Background: Huntington’s disease (HD) is a neurodegenerative disorder characterized by progressive chorea, cognitive decline, and psychiatric symptoms. Although typically diagnosed in mid-adulthood, early-onset Huntington’s disease (EOHD), or juvenile chorea, presents with unique clinical features and challenges.

Objective: This review aims to explore the manifestations and management strategies of juvenile chorea associated with early-onset Huntington’s disease, focusing on the distinct clinical presentation, diagnostic challenges, and therapeutic approaches.

Methods: A comprehensive review of current literature was conducted, examining case studies, clinical trials, and treatment guidelines related to juvenile chorea.
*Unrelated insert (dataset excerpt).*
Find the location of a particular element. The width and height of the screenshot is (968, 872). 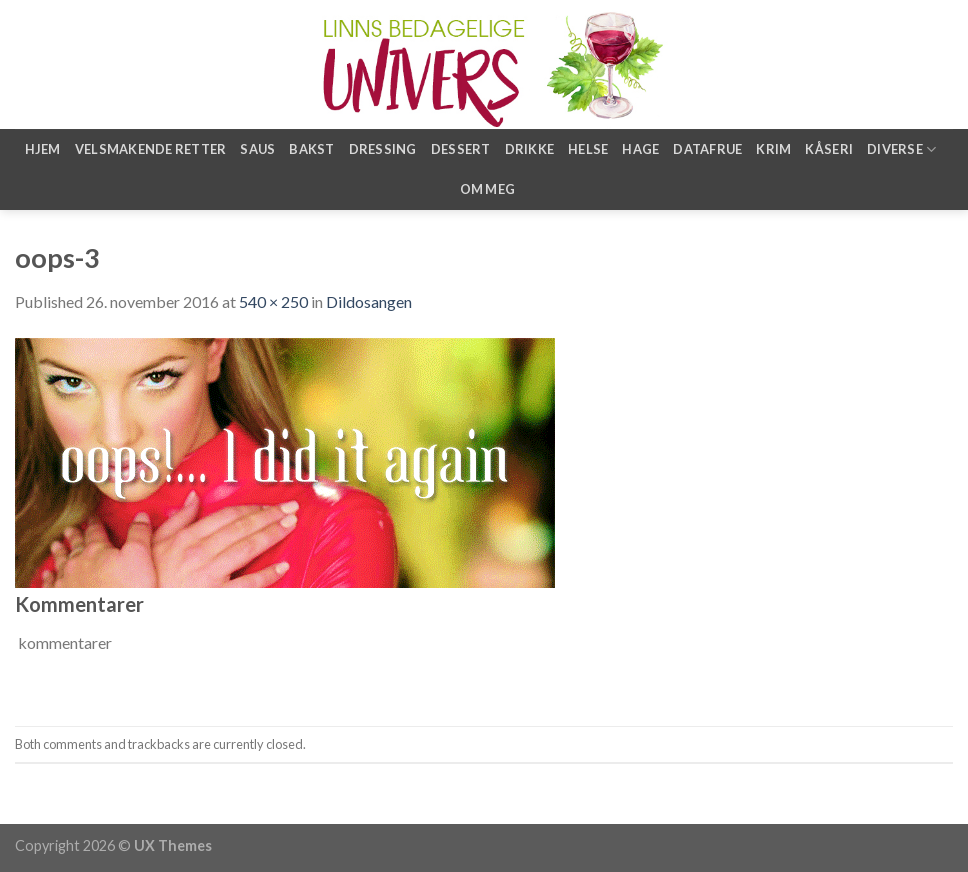 Om meg is located at coordinates (488, 189).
Emphasis was placed on the age of onset, symptom progression, and the impact on functional abilities and quality of life.
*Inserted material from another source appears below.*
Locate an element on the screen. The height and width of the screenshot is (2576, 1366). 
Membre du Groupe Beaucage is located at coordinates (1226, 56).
Results: Juvenile chorea often presents with a more rapid progression and severe symptoms compared to adult-onset HD. Common manifestations include motor impairments, significant cognitive decline, and psychiatric disturbances. Diagnosis is frequently delayed due to the rarity of early-onset cases and overlapping symptoms with other disorders. Management strategies involve a multidisciplinary approach, incorporating pharmacological treatments, physical therapy, and psychological support. Emerging therapies and genetic research are promising but require further validation.

Conclusion: Juvenile chorea presents distinct challenges in the management of early-onset Huntington’s disease. Early diagnosis and tailored therapeutic interventions are crucial for improving patient outcomes and quality of life. Ongoing research is needed to better understand the disease mechanisms and develop effective treatments for this rare and debilitating condition.